Darknet: No performance improvement with CUDNN_HALF=1 on Jetson Xavier AGX

Created on 15 Apr 2020  路  13Comments  路  Source: AlexeyAB/darknet

Hi @AlexeyAB I am having the same issue on Jetson Xavier AGX seen here in issue #4691.

Jetson Xavier AGX

  • Jetpack 4.3 (latest)

    • CUDA 10.0 & CUDNN

    • OpenCV 4.2 (Also tried 4.1)

    • Built using the latest darknet repo cloned 14.04.2020

    • Untouched from source yolov3.cfg

    • Pre-trained yolov3.weights

    • Testvideo

  1. Building with CUDNN_HALF=0 or =1 using makefile gives the same AVG_FPS 14.8 when using the demo - benchmark. See the details below.

  2. If I build with CMAKE it compiles with CUDNN_HALF=0. Not sure if this is expected behaviour or is a clue into issue / if is environment issue.

So I have deleted repo and tried recompiling multiple times with make / make clean and by adjusting the makefile as below. I have also reflashed the device and installed OPENCV4.2 with CUDA & CUDNN.

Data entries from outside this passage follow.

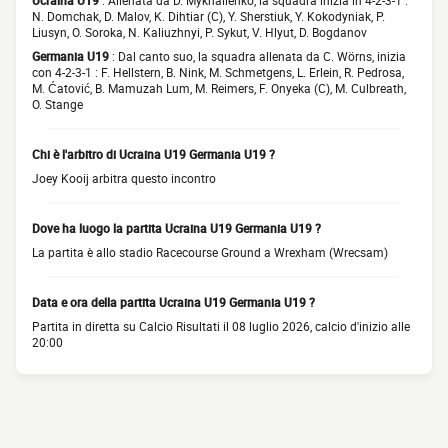
Ucraina U19
: Allenata da D. Mykhailenko, la squadra inizia in 4-2-3-1 :
N. Domchak, D. Malov, K. Dihtiar (C), Y. Sherstiuk, Y. Kokodyniak, P.
Liusyn, O. Soroka, N. Kaliuzhnyi, P. Sykut, V. Hlyut, D. Bogdanov
Germania U19
: Dal canto suo, la squadra allenata da C. Wörns, inizia
con 4-2-3-1 : F. Hellstern, B. Nink, M. Schmetgens, L. Erlein, R. Pedrosa,
M. Ćatović, B. Mamuzah Lum, M. Reimers, F. Onyeka (C), M. Culbreath,
O. Stange
Chi è l'arbitro di Ucraina U19 Germania U19 ?
Joey Kooij arbitra questo incontro
Dove ha luogo la partita Ucraina U19 Germania U19 ?
La partita è allo stadio Racecourse Ground a Wrexham (Wrecsam)
Data e ora della partita Ucraina U19 Germania U19 ?
Partita in diretta su Calcio Risultati il 08 luglio 2026, calcio d'inizio alle
20:00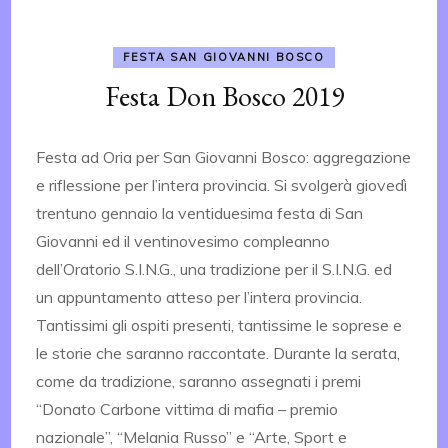
FESTA SAN GIOVANNI BOSCO
Festa Don Bosco 2019
Festa ad Oria per San Giovanni Bosco: aggregazione
e riflessione per l’intera provincia. Si svolgerà giovedì
trentuno gennaio la ventiduesima festa di San
Giovanni ed il ventinovesimo compleanno
dell’Oratorio S.I.N.G., una tradizione per il S.I.N.G. ed
un appuntamento atteso per l’intera provincia.
Tantissimi gli ospiti presenti, tantissime le soprese e
le storie che saranno raccontate. Durante la serata,
come da tradizione, saranno assegnati i premi
“Donato Carbone vittima di mafia – premio
nazionale”, “Melania Russo” e “Arte, Sport e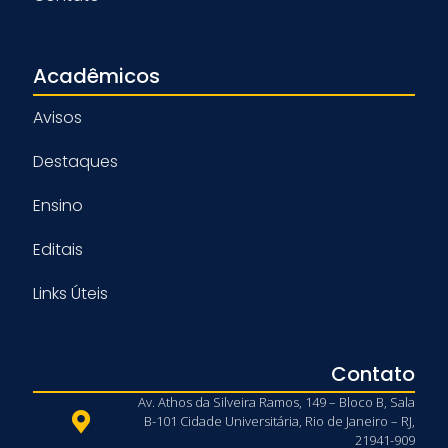
Acadêmicos
Avisos
Destaques
Ensino
Editais
Links Úteis
Contato
Av. Athos da Silveira Ramos, 149 – Bloco B, Sala
B-101 Cidade Universitária, Rio de Janeiro – RJ,
21941-909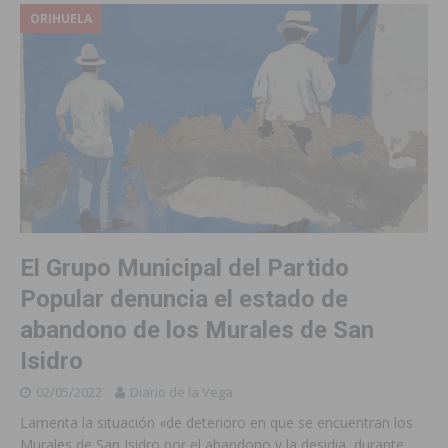
ORIHUELA
El Grupo Municipal del Partido
Popular denuncia el estado de
abandono de los Murales de San
Isidro
02/05/2022
Diario de la Vega
Lamenta la situación «de deterioro en que se encuentran los
Murales de San Isidro por el abandono y la desidia, durante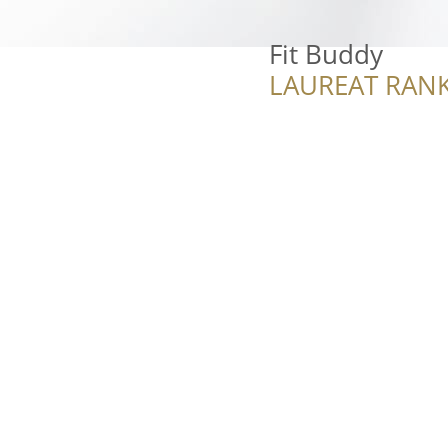
Fit Buddy
LAUREAT RANK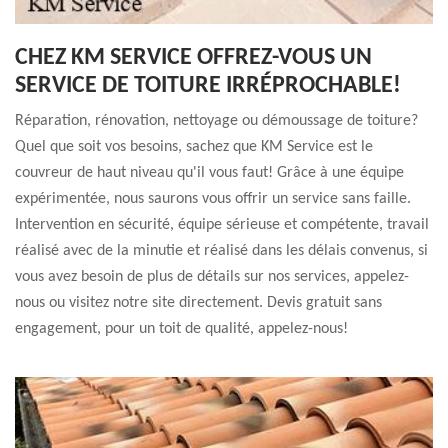
CHEZ KM SERVICE OFFREZ-VOUS UN
SERVICE DE TOITURE IRRÉPROCHABLE!
Réparation, rénovation, nettoyage ou démoussage de toiture?
Quel que soit vos besoins, sachez que KM Service est le
couvreur de haut niveau qu'il vous faut! Grâce à une équipe
expérimentée, nous saurons vous offrir un service sans faille.
Intervention en sécurité, équipe sérieuse et compétente, travail
réalisé avec de la minutie et réalisé dans les délais convenus, si
vous avez besoin de plus de détails sur nos services, appelez-
nous ou visitez notre site directement. Devis gratuit sans
engagement, pour un toit de qualité, appelez-nous!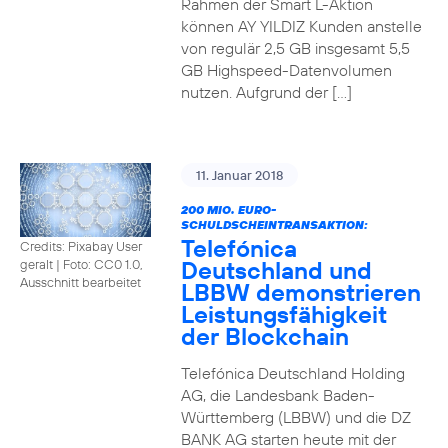
Rahmen der Smart L-Aktion
können AY YILDIZ Kunden anstelle
von regulär 2,5 GB insgesamt 5,5
GB Highspeed-Datenvolumen
nutzen. Aufgrund der […]
11. Januar 2018
200 MIO. EURO-
SCHULDSCHEINTRANSAKTION:
Telefónica
Credits: Pixabay User
Deutschland und
geralt
|
Foto: CC0 1.0,
Ausschnitt bearbeitet
LBBW demonstrieren
Leistungsfähigkeit
der Blockchain
Telefónica Deutschland Holding
AG, die Landesbank Baden-
Württemberg (LBBW) und die DZ
BANK AG starten heute mit der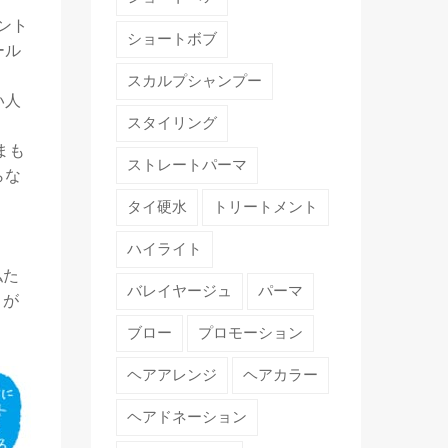
ント
ショートボブ
ール
スカルプシャンプー
い人
スタイリング
まも
ストレートパーマ
らな
タイ硬水
トリートメント
ハイライト
私た
バレイヤージュ
パーマ
とが
ブロー
プロモーション
ヘアアレンジ
ヘアカラー
ヘアドネーション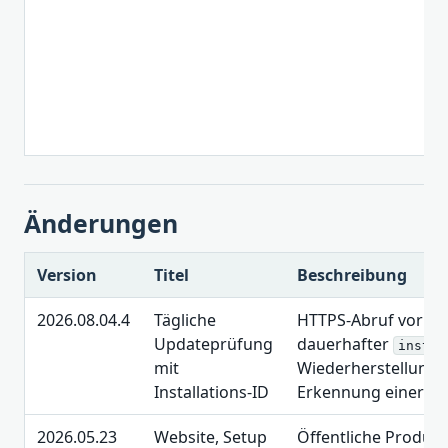
Änderungen
Version
Titel
Beschreibung
2026.08.04.4
Tägliche
HTTPS-Abruf vor dem
Updateprüfung
dauerhafter
instal
mit
Wiederherstellung u
Installations-ID
Erkennung einer ne
2026.05.23
Website, Setup
Öffentliche Produkt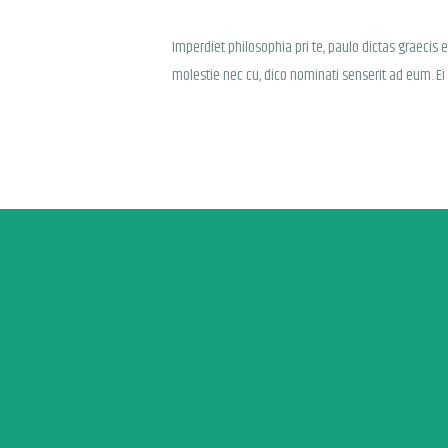
Imperdiet philosophia pri te, paulo dictas graecis 
molestie nec cu, dico nominati senserit ad eum. Ei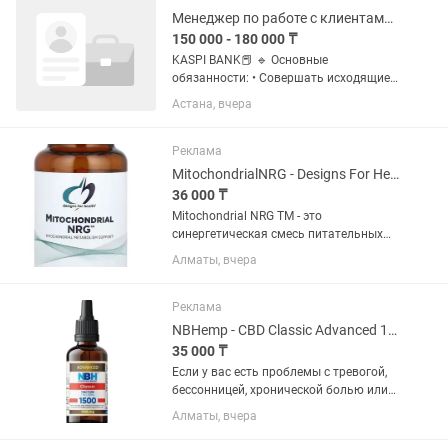
Менеджер по работе с клиентами (удалённо)
150 000 - 180 000 ₸
KASPI BANK📕 🔹 Основные
обязанности: • Совершать исходящие
звонки клиентам банка с
Астана, вчера
просроченной задолженностью. •
Работать через специальную
программу на ПК. • Вести переговоры,
Реклама
мотивировать...
MitochondrialNRG - Designs For Health 120 capsules. Митохондриал
36 000 ₸
Mitochondrial NRG TM - это
синергетическая смесь питательных
веществ и растительных компонентов,
Алматы, вчера
разработанная для поддержки
митохондрий, известных как
«электростанция клетки». Этот
Реклама
компонент клетки...
NBHemp - CBD Classic Advanced 1500 mg 30 ml. CBD масло
35 000 ₸
Если у вас есть проблемы с тревогой,
бессонницей, хронической болью или
воспалением, это могут быть признаки,
Алматы, вчера
которые можно поддержать с
помощью каннабидиола (CBD) —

Any ideas to fix would be greatly appreciated. I see the FPS performance is exactly the same as @vitotsai HALF=0 performance.

Make with:

GPU=1
CUDNN=1
CUDNN_HALF=0 or 1
OPENCV=1
AVX=0
OPENMP=1
LIBSO=0
ZED_CAMERA=0 # ZED SDK 3.0 and above
ZED_CAMERA_v2_8=0 # ZED SDK 2.X

ARCH= -gencode arch=compute_72,code=[sm_72,compute_72]

-benchmark

CUDNN_HALF=0
FPS:14.8 AVG_FPS:14.8

./darknet detector demo cfg/coco.data cfg/yolov3.cfg yolov3.weights cartest.mp4 -benchmark
CUDA-version: 10000 (10000), cuDNN: 7.6.3, GPU count: 1
OpenCV version: 4.1.1
Demo
compute_capability = 720, cudnn_half = 0
net.optimized_memory = 0
mini_batch = 1, batch = 1, time_steps = 1, train = 0
.....
Total BFLOPS 65.879
avg_outputs = 532444
Allocate additional workspace_size = 52.43 MB
Loading weights from yolov3.weights...
seen 64, trained: 32013 K-images (500 Kilo-batches_64)
Done! Loaded 107 layers from weights-file
video file: cartest.mp4
Video stream: 1280 x 720

**-benchmark

CUDNN_HALF=1:
FPS:14.8 AVG_FPS:14.7**

./darknet detector demo cfg/coco.data cfg/yolov3.cfg yolov3.weights cartest.mp4 -benchmark
CUDA-version: 10000 (10000), cuDNN: 7.6.3, CUDNN_HALF=1, GPU count: 1
CUDNN_HALF=1
OpenCV version: 4.1.1
Demo
compute_capability = 720, cudnn_half = 1
net.optimized_memory = 0
mini_batch = 1, batch = 1, time_steps = 1, train = 0
....
[yolo] params: iou loss: mse (2), iou_norm: 0.75, cls_norm: 1.00, scale_x_y: 1.00
Total BFLOPS 65.879
avg_outputs = 532444
Allocate additional workspace_size = 52.43 MB
Loading weights from yolov3.weights...
seen 64, trained: 32013 K-images (500 Kilo-batches_64)
Done! Loaded 107 layers from weights-file
video file: cartest.mp4
Video stream: 1280 x 720

Bug fixed

Most helpful comment

@pullmyleg Download the latest Darknet code, the new code is +10% faster.

All 13 comments

Thanks @AlexeyAB fixed with latest check in.

@pullmyleg What FPS ca you get now?

@AlexeyAB from 14 FPS to 20.9FPS using the standard Yolov3 config at 416x416.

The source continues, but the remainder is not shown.